Incidence and Racial Disparities in Cardiovascular Disease and CKD Progression in Young Adults with CKD

Session Information

Category: CKD (Non-Dialysis)

  • 2101 CKD (Non-Dialysis): Epidemiology, Risk Factors, and Prevention


  • Kula, Alexander J., Seattle Children's Hospital, Seattle, Washington, United States
  • Bansal, Nisha, University of Washington, Seattle, Washington, United States
  • Prince, David K., University of Washington, Seattle, Washington, United States

Cardiovascular disease (CVD) is a major source of morbidity and mortality in adult CKD patients; yet is not well elucidated in young adults with CKD. Furthermore, racial and ethnic disparities in CVD and CKD progression has been found in research of pediatric and older-adult CKD populations, but has not been investigated specifically in young adults.
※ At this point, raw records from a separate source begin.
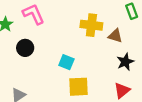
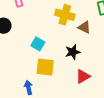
black star: (125, 62) -> (73, 52), moved

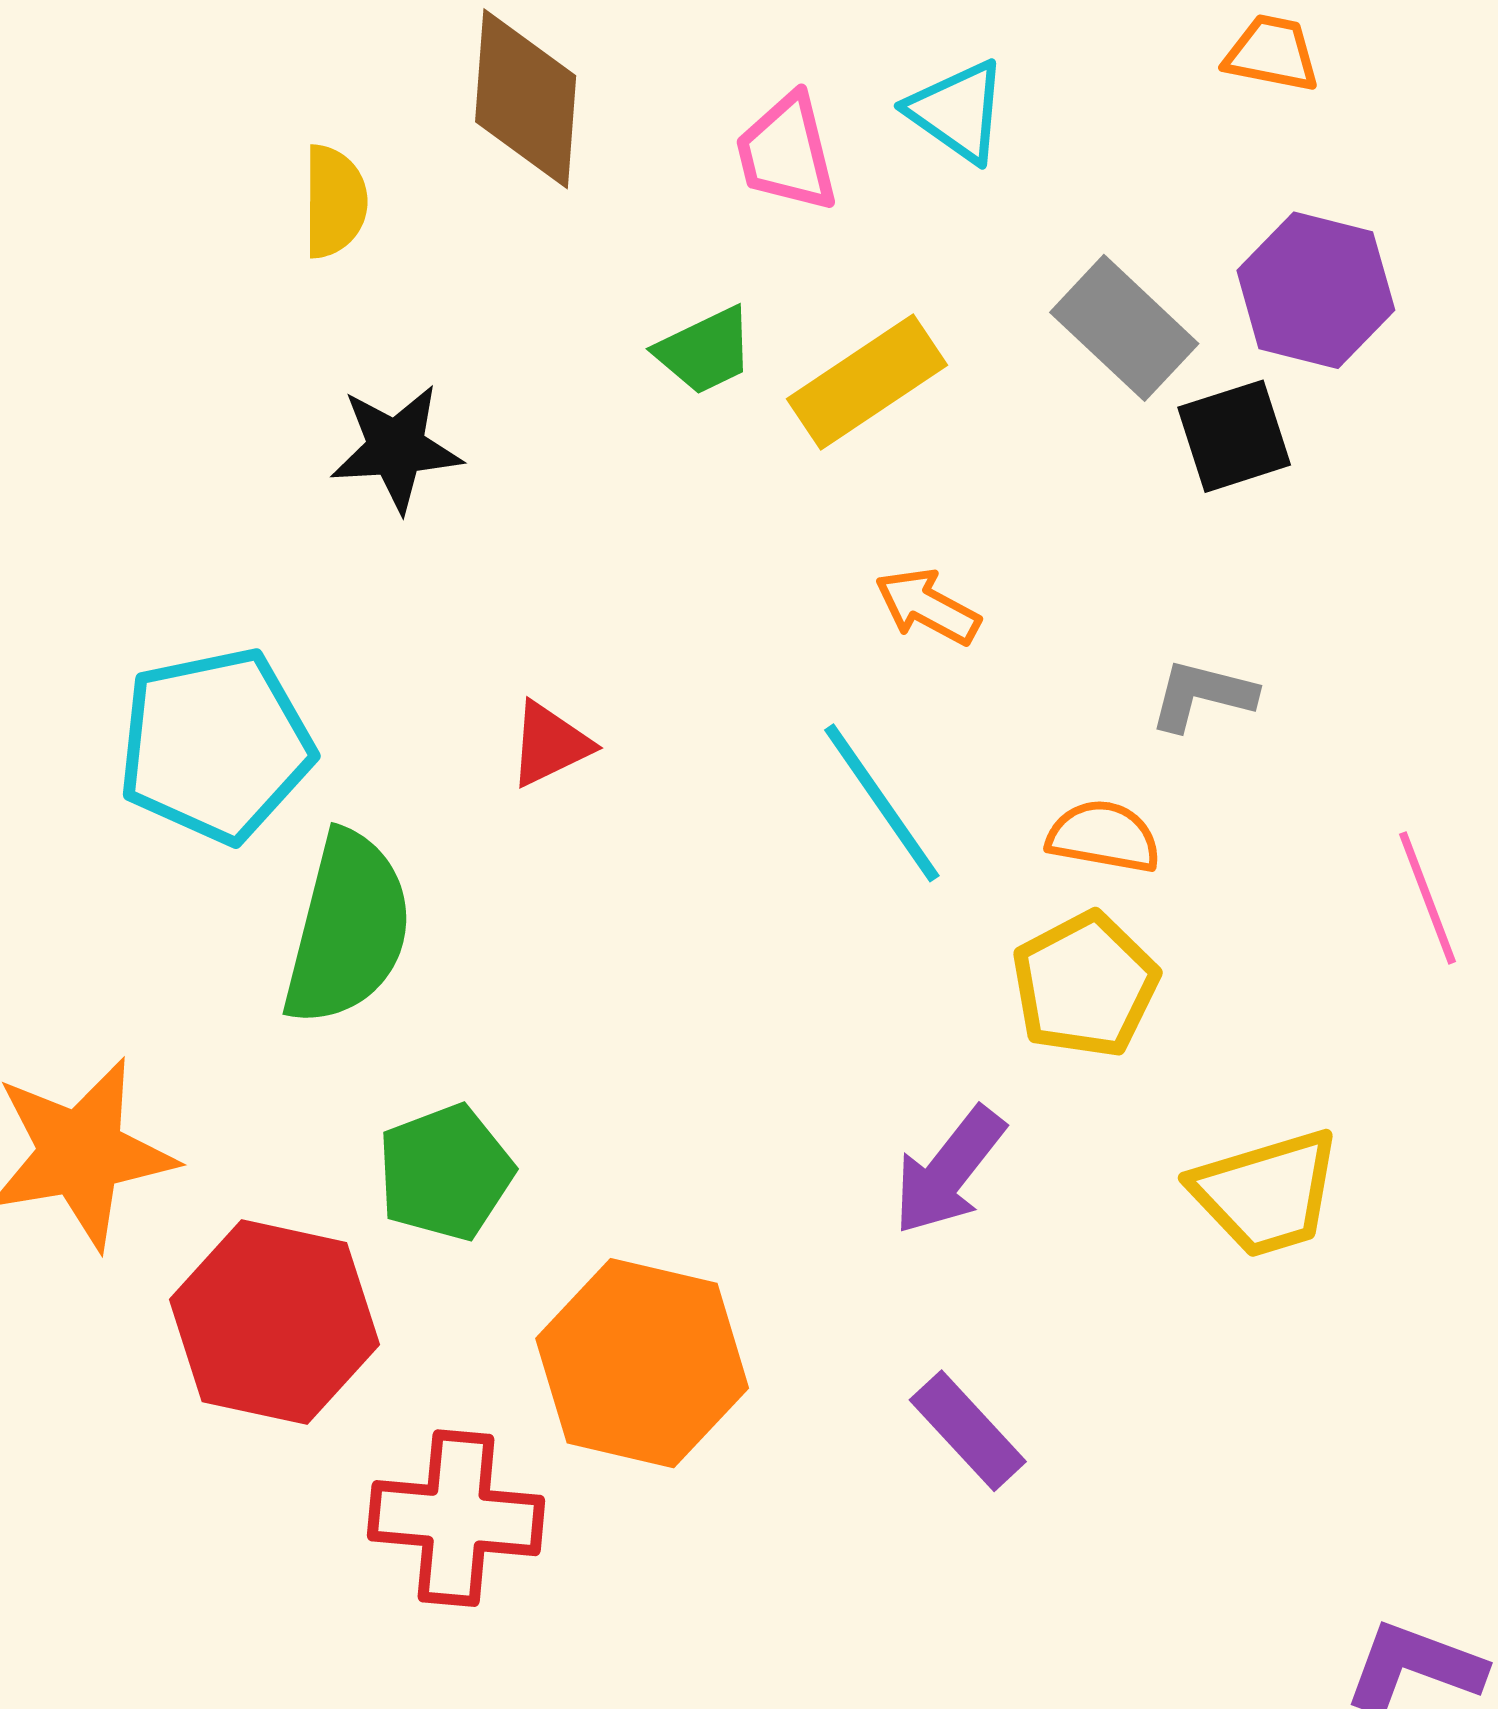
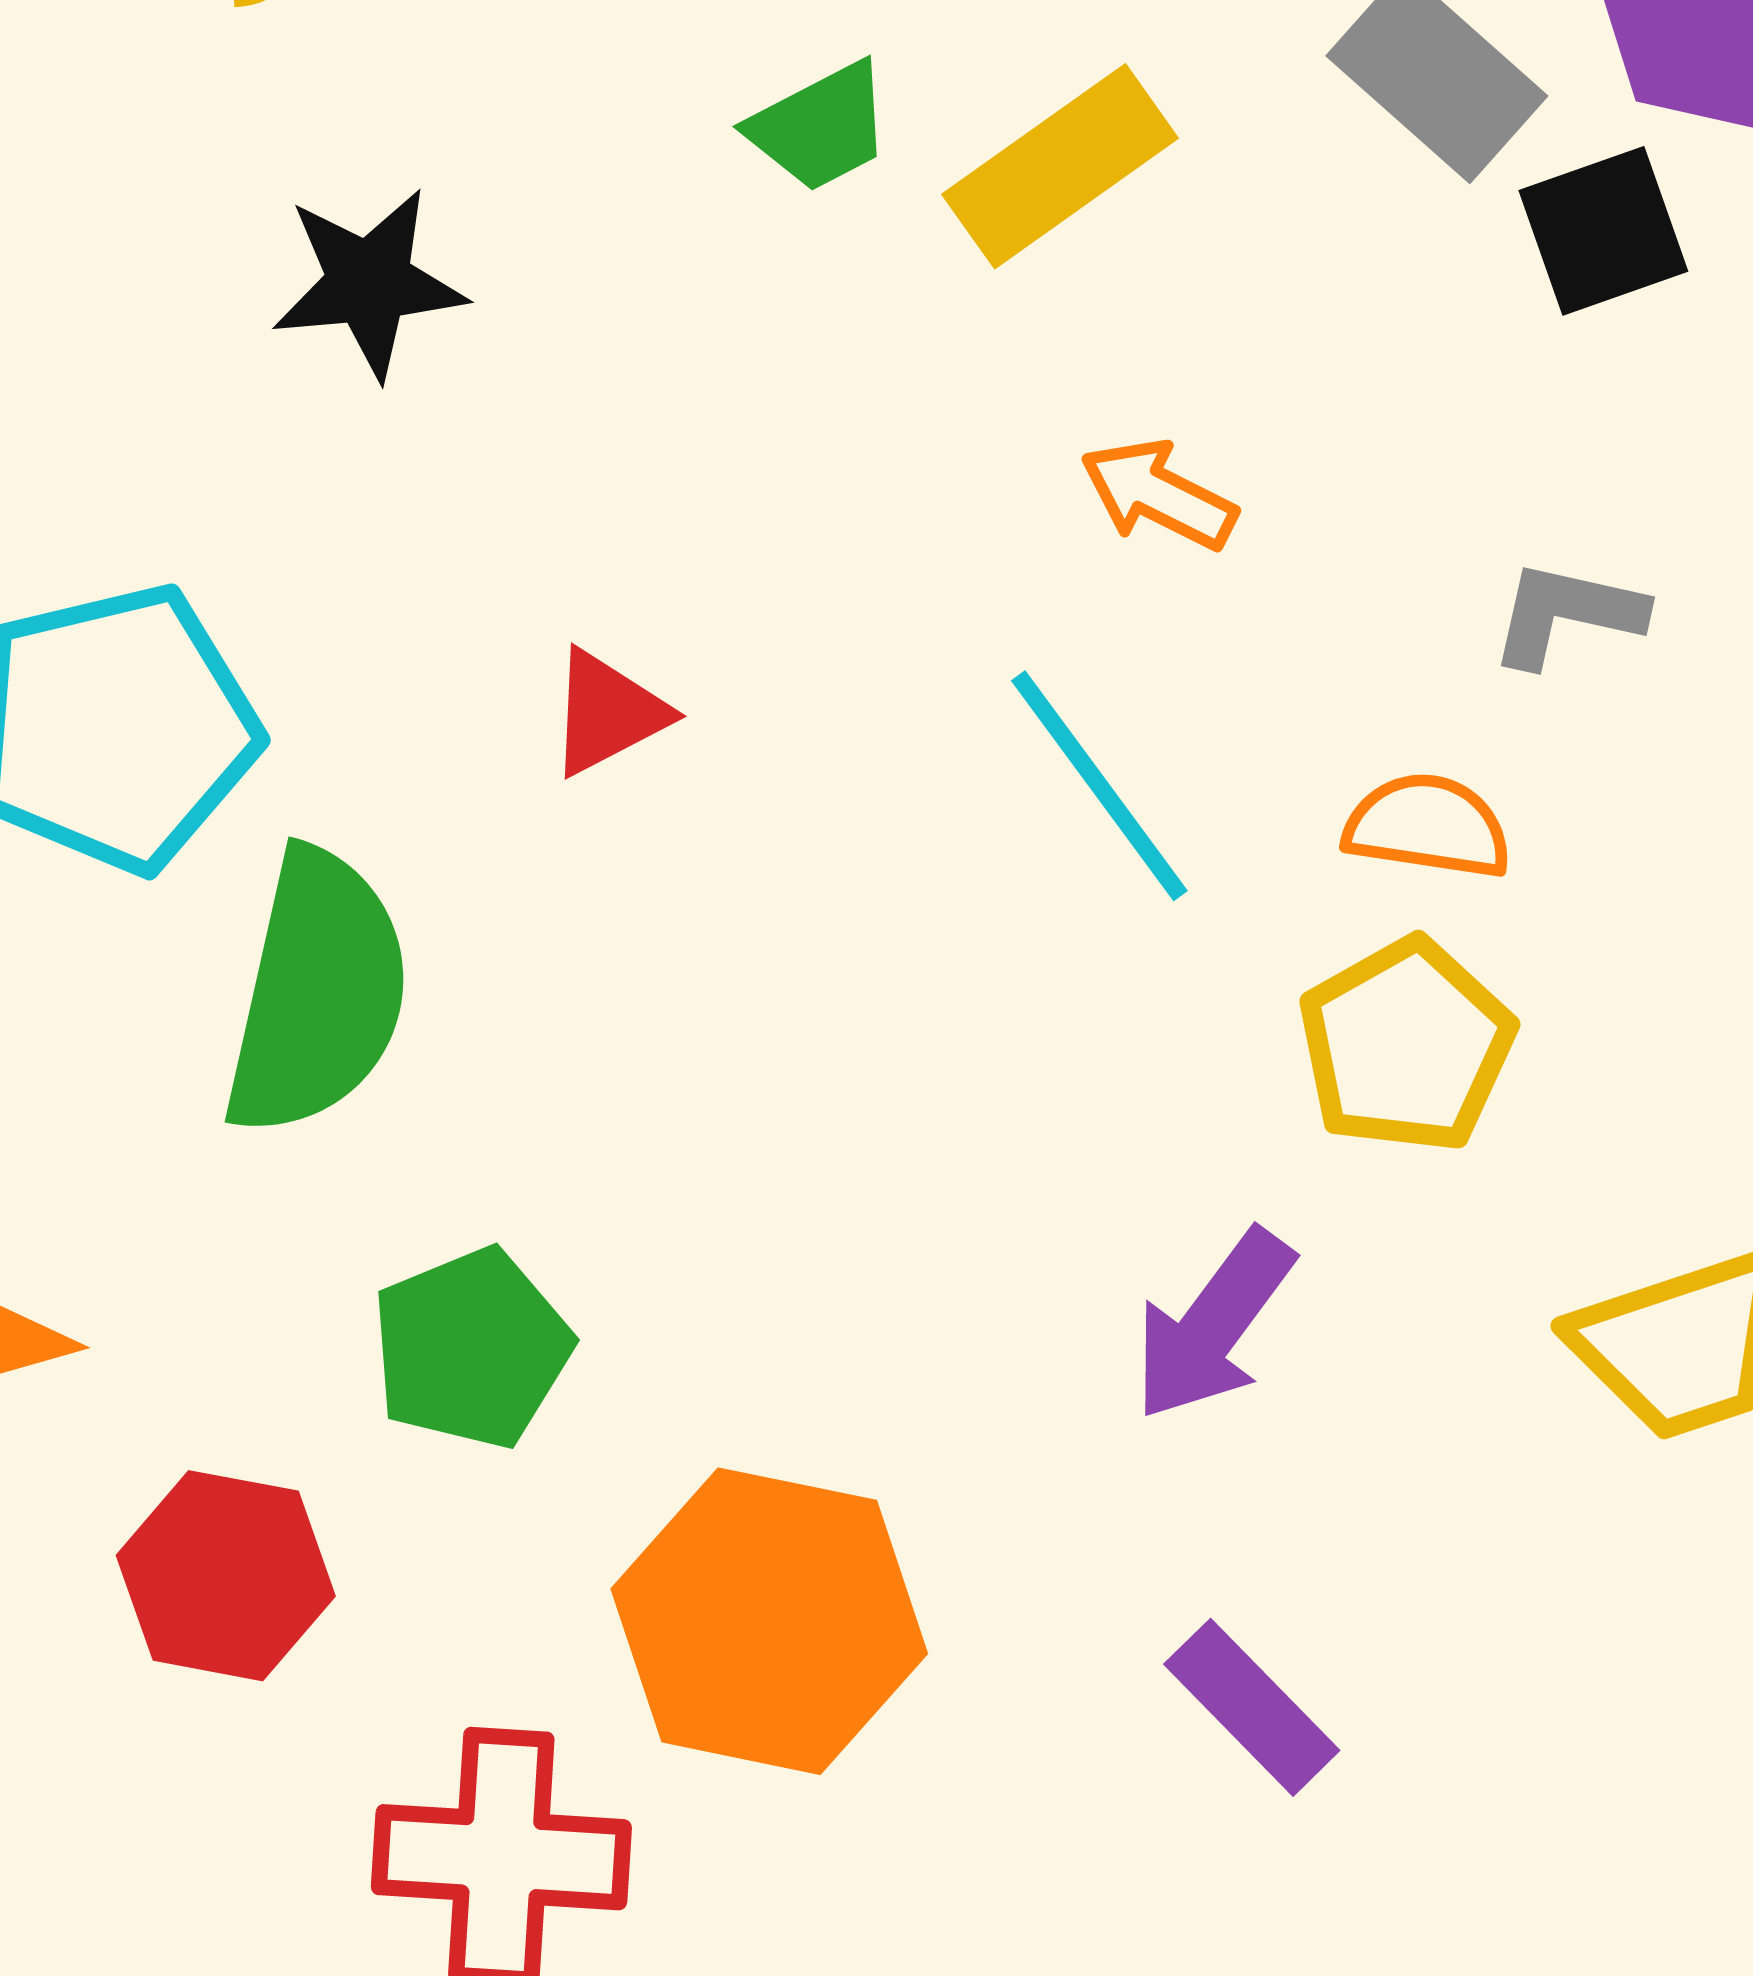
red hexagon: (274, 1322) -> (226, 1576), size x0.7

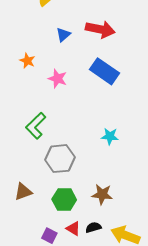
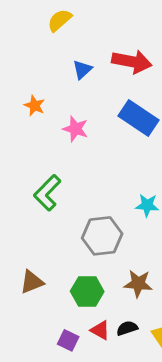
gray hexagon: (60, 159) -> (102, 236), moved

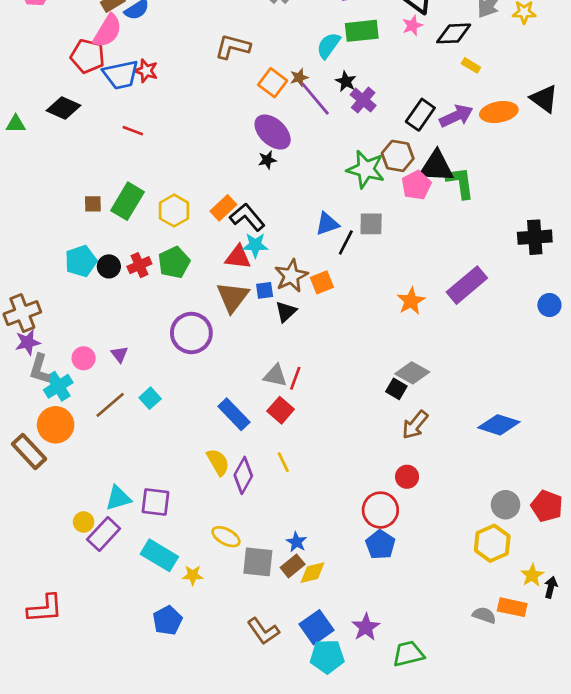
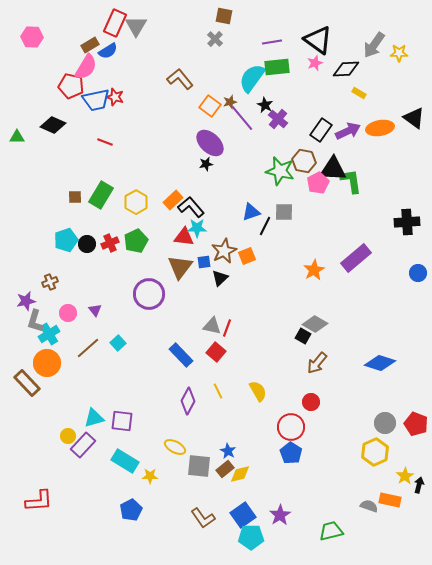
cyan semicircle: (328, 45) -> (252, 78), size x1.4
brown L-shape: (233, 47) -> (180, 79), turned 36
brown cross: (22, 313) -> (50, 282), moved, size x0.6
yellow semicircle: (218, 462) -> (258, 391), moved
green trapezoid: (408, 654) -> (331, 531), moved

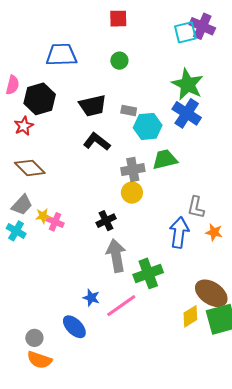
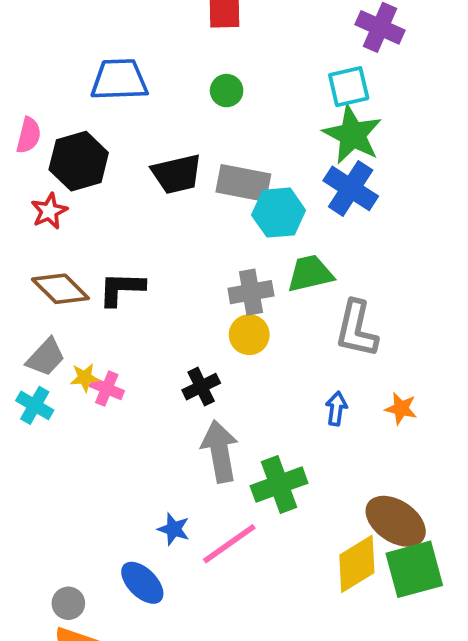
cyan square: (185, 32) -> (349, 87), moved
gray rectangle: (129, 111) -> (243, 183), size x1.8
black L-shape: (97, 142) -> (121, 289), moved, turned -36
gray L-shape: (196, 207) -> (356, 329), moved, size x1.4
blue arrow: (179, 232) -> (336, 409), size x0.6
yellow diamond: (190, 316) -> (357, 564), size x1.4

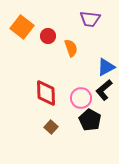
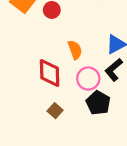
orange semicircle: (71, 48) -> (75, 50), moved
We studied 317 participants aged 21-40yrs of age with mild to moderate CKD enrolled in the Chronic Renal Insufficiency Cohort (CRIC) Study, of whom, 174 were black or Hispanic. We calculated incidence rates for CV events (heart failure [HF], MI, stroke, and death) and CKD progression (50% decline in eGFR or ESRD) for all young adult participants and as stratified by race and ethnicity. Cox proportional hazards regression models were constructed to test the association between race/ethnicity and CV events and CKD progression, adjusting for age, sex, eGFR, UACr, baseline SBP, and APOL1 status.


HF, mortality and CKD progression had the highest incidence rates amongst young adults with CKD (Figure 1). Rates of these events were higher among Black and Hispanic participants: HF (17.5 vs. 5.1/1000 person-years), all-cause mortality (15.2 vs. 7.1/1000 person-years), and CKD progression (125 vs. 59/1000 person-years). Lastly, in adjusted models, black or Hispanic status was significantly associated with higher risk of CV events (HR: 1.25, 95%CI: 1.12-1.41) and CKD progression (HR: 1.38, 95%CI: 1.21-1.57).


Young adults with CKD in the CRIC study experience high incidence rates of cardiovascular disease. The burden of disease is even higher for black and Hispanic participants with CKD. Further research is required to better understand the factors underlying racial disparities in young adults with CKD.